Next, let’s use plt.scatter()
to generate some scatter plots and visualize the relationship between the Ground Living Area GrLivArea
and SalePrice
.
接下来,让我们使用plt.scatter()
生成一些散点图,并可视化地面居住区GrLivArea
和SalePrice
之间的关系。
pltplt .. scatterscatter (( xx == traintrain [[ 'GrLivArea''GrLivArea' ], ], yy == targettarget )
)
pltplt .. ylabelylabel (( 'Sale Price''Sale Price' )
)
pltplt .. xlabelxlabel (( 'Above grade (ground) living area square feet''Above grade (ground) living area square feet' )
)
pltplt .. showshow ()
()
At first glance, we see that increases in living area correspond to increases in price. We will do the same for GarageArea
.
乍一看,我们看到居住面积的增加与价格的增加相对应。 我们将对GarageArea
做同样的GarageArea
。
Notice that there are many homes with 0
for Garage Area
, indicating that they don’t have a garage. We’ll transform other features later to reflect this assumption. There are a few outliers as well. Outliers can affect a regression model by pulling our estimated regression line further away from the true population regression line. So, we’ll remove those observations from our data. Removing outliers is an art and a science. There are many techniques for dealing with outliers.
请注意,对于Garage Area
,有许多房屋的0
表示没有车库。 稍后我们将转换其他功能以反映此假设。 也有一些异常值 。 离群值可以通过将我们的估计回归线拉离真实总体回归线进一步影响回归模型。 因此,我们将从数据中删除这些观察值。 消除异常值是一门艺术和一门科学。 有许多处理异常值的技术。

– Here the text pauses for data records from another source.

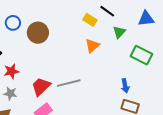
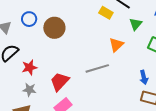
orange triangle: (92, 46) -> (116, 45), moved
gray line: (69, 83) -> (97, 68), moved

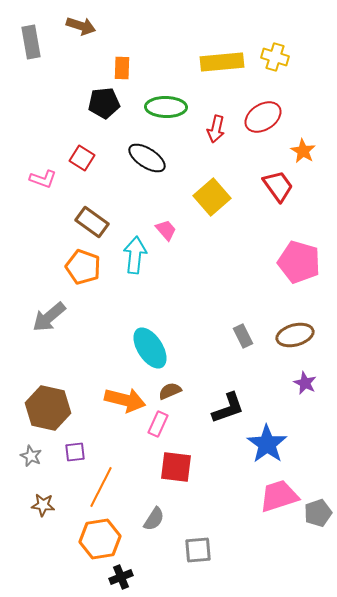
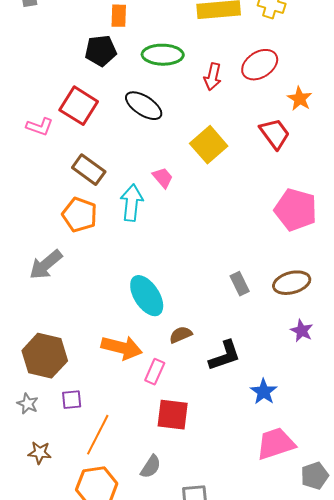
red square: (82, 158) -> (79, 106), size x1.5
brown semicircle: (170, 391) -> (181, 335), moved
blue star: (267, 444) -> (264, 392), size x0.7
gray pentagon: (318, 513) -> (315, 476), moved

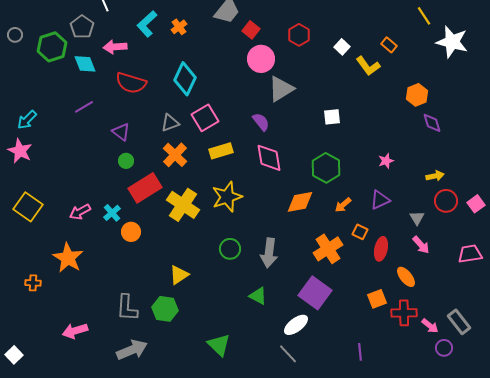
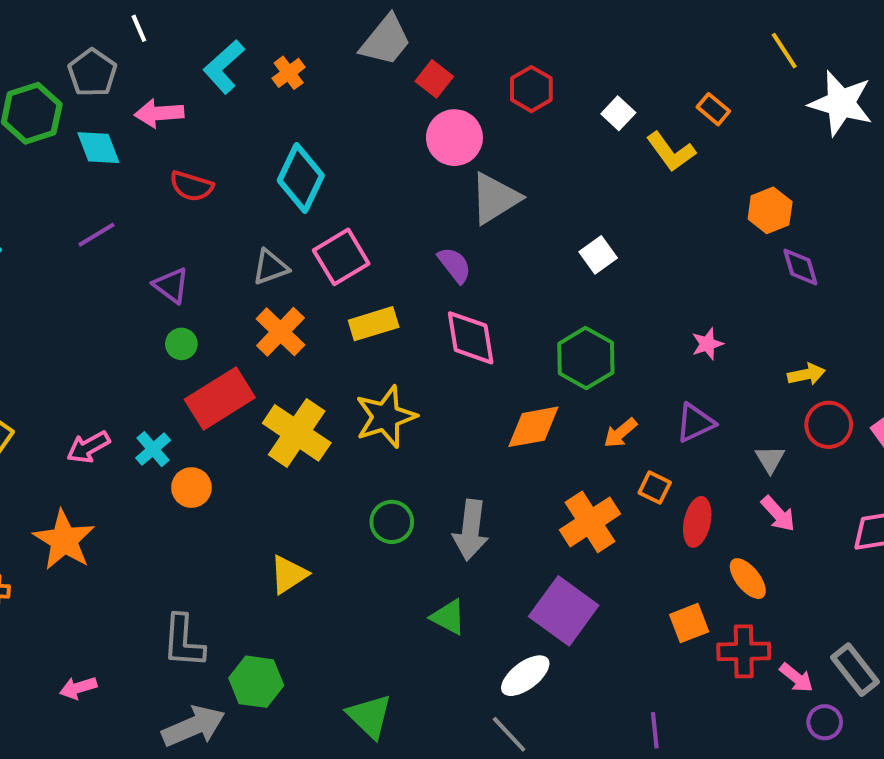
red semicircle: (131, 83) -> (191, 186), size x0.7
white square: (332, 117) -> (598, 255), turned -30
green hexagon: (165, 309) -> (256, 682), moved
pink arrow: (75, 331) -> (78, 688), size x0.7

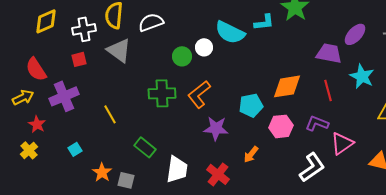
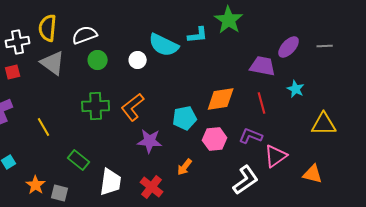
green circle: (182, 56) -> (98, 60), moved
cyan star: (362, 76) -> (296, 89), size x0.7

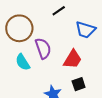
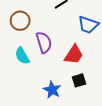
brown circle: (19, 28) -> (20, 21), size x0.7

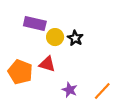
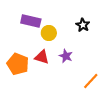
black star: (75, 38) -> (83, 25), moved
purple star: (70, 90) -> (66, 56), moved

We will create a new dataframe with some outliers removed.
我们将创建一个删除了一些异常值的新数据框。
train train = = traintrain [[ traintrain [[ 'GarageArea''GarageArea' ] ] < < 12001200 ]
]
Let’s take another look.
让我们再看一看。
Next, we’ll examine the null or missing values.
接下来,我们将检查空值或缺失值。
We will create a DataFrame to view the top null columns. Chaining together the train.isnull().sum()
methods, we return a Series of the counts of the null values in each column.
我们将创建一个DataFrame来查看顶部的空列。 将train.isnull().sum()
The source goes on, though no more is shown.